• **Supplied information**
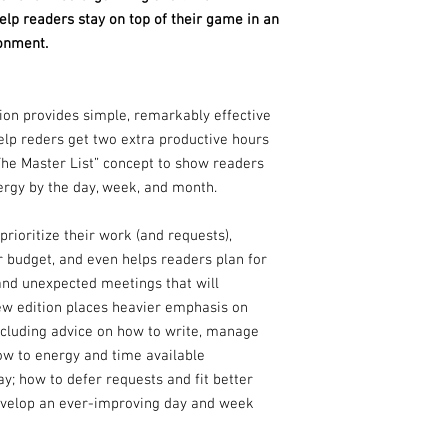
p readers stay on top of their game in an
onment.
tion provides simple, remarkably effective
p reders get two extra productive hours
The Master List” concept to show readers
ergy by the day, week, and month.
prioritize their work (and requests),
 budget, and even helps readers plan for
 and unexpected meetings that will
 new edition places heavier emphasis on
including advice on how to write, manage
how to energy and time available
y; how to defer requests and fit better
evelop an ever-improving day and week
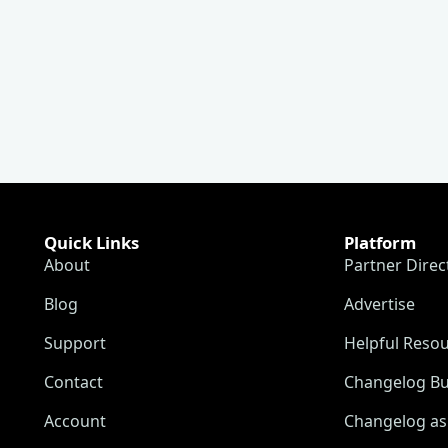
Quick Links
Platform
About
Partner Direc
Blog
Advertise
Support
Helpful Reso
Contact
Changelog Bu
Account
Changelog as 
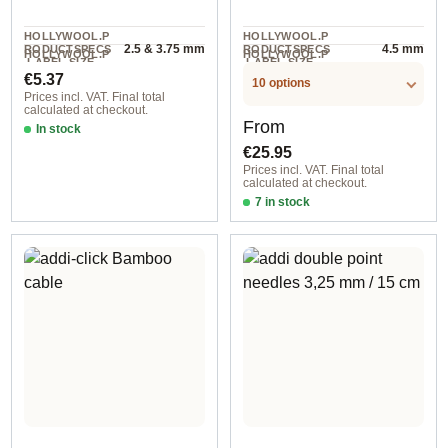
HOLLYWOOL.P
HOLLYWOOL.P
2.5 & 3.75 mm
4.5 mm
RODUCTSPECS
RODUCTSPECS
HOLLYWOOL.P
HOLLYWOOL.P
.LABEL.SIZE
.LABEL.SIZE
2 piece
1 pair
RODUCTSPECS
RODUCTSPECS
Regular price:
€5.37
.LABEL.UNIT
.LABEL.UNIT
10 options
Prices incl. VAT. Final total
calculated at checkout.
Regular price:
From
In stock
€25.95
Prices incl. VAT. Final total
calculated at checkout.
7 in stock
3,50 mm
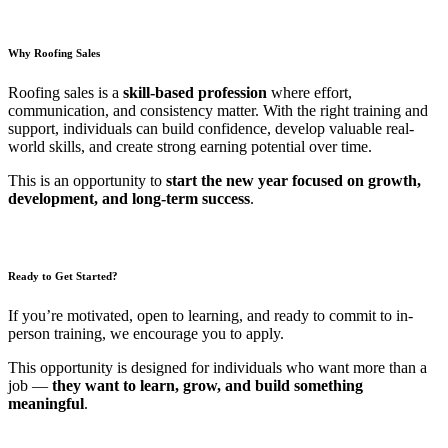
Why Roofing Sales
Roofing sales is a
skill-based profession
where effort,
communication, and consistency matter. With the right training and
support, individuals can build confidence, develop valuable real-
world skills, and create strong earning potential over time.
This is an opportunity to
start the new year focused on growth,
development, and long-term success
.
Ready to Get Started?
If you’re motivated, open to learning, and ready to commit to in-
person training, we encourage you to apply.
This opportunity is designed for individuals who want more than a
job —
they want to learn, grow, and build something
meaningful
.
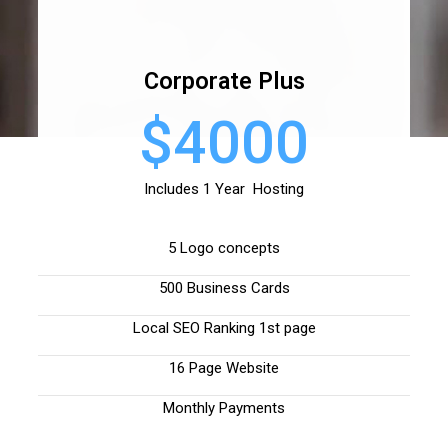
Corporate Plus
$4000
Includes 1 Year Hosting
5 Logo concepts
500 Business Cards
Local SEO Ranking 1st page
16 Page Website
Monthly Payments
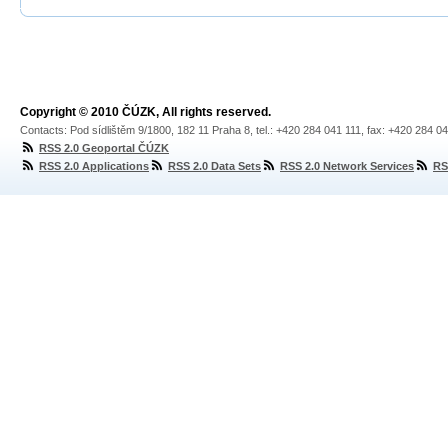
Copyright © 2010 ČÚZK, All rights reserved.
Contacts: Pod sídlištěm 9/1800, 182 11 Praha 8, tel.: +420 284 041 111, fax: +420 284 0
RSS 2.0 Geoportal ČÚZK
RSS 2.0 Applications
RSS 2.0 Data Sets
RSS 2.0 Network Services
RS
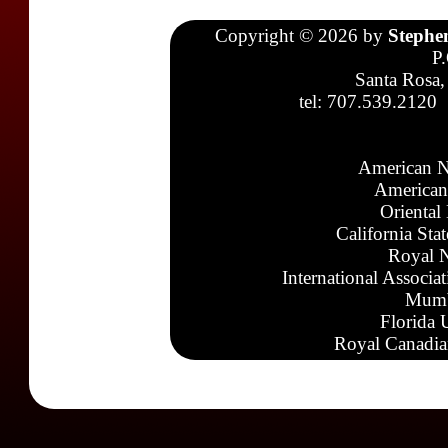
Copyright © 2026 by
Stephe
P
Santa Rosa,
tel: 707.539.2120
American N
American
Oriental
California Sta
Royal N
International Associa
Mumb
Florida 
Royal Canadia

• **Task objective**
Where pictures occur in the material above, omit them and return everything else exactly.

• **Task result**
p readers stay on top of their game in an
onment.
tion provides simple, remarkably effective
p reders get two extra productive hours
The Master List” concept to show readers
ergy by the day, week, and month.
prioritize their work (and requests),
 budget, and even helps readers plan for
 and unexpected meetings that will
 new edition places heavier emphasis on
including advice on how to write, manage
how to energy and time available
y; how to defer requests and fit better
evelop an ever-improving day and week
Quick Links
Platform
About
Partner Direc
Blog
Advertise
Support
Helpful Reso
Contact
Changelog Bu
Account
Changelog as 
HOLLYWOOL.P
HOLLYWOOL.P
2.5 & 3.75 mm
4.5 mm
RODUCTSPECS
RODUCTSPECS
HOLLYWOOL.P
HOLLYWOOL.P
.LABEL.SIZE
.LABEL.SIZE
2 piece
1 pair
RODUCTSPECS
RODUCTSPECS
Regular price:
€5.37
.LABEL.UNIT
.LABEL.UNIT
10 options
Prices incl. VAT. Final total
calculated at checkout.
Regular price:
From
In stock
€25.95
Prices incl. VAT. Final total
calculated at checkout.
7 in stock
3,50 mm
Why Roofing Sales
Roofing sales is a
skill-based profession
where effort,
communication, and consistency matter. With the right training and
support, individuals can build confidence, develop valuable real-
world skills, and create strong earning potential over time.
This is an opportunity to
start the new year focused on growth,
development, and long-term success
.
Ready to Get Started?
If you’re motivated, open to learning, and ready to commit to in-
person training, we encourage you to apply.
This opportunity is designed for individuals who want more than a
job —
they want to learn, grow, and build something
meaningful
.
Corporate Plus
$4000
Includes 1 Year Hosting
5 Logo concepts
500 Business Cards
Local SEO Ranking 1st page
16 Page Website
Monthly Payments
Copyright © 2010 ČÚZK, All rights reserved.
Contacts: Pod sídlištěm 9/1800, 182 11 Praha 8, tel.: +420 284 041 111, fax: +420 284 0
RSS 2.0 Geoportal ČÚZK
RSS 2.0 Applications
RSS 2.0 Data Sets
RSS 2.0 Network Services
RS
Copyright © 2026 by
Stephe
P
Santa Rosa,
tel: 707.539.2120
American N
American
Oriental
California Sta
Royal N
International Associa
Mumb
Florida 
Royal Canadia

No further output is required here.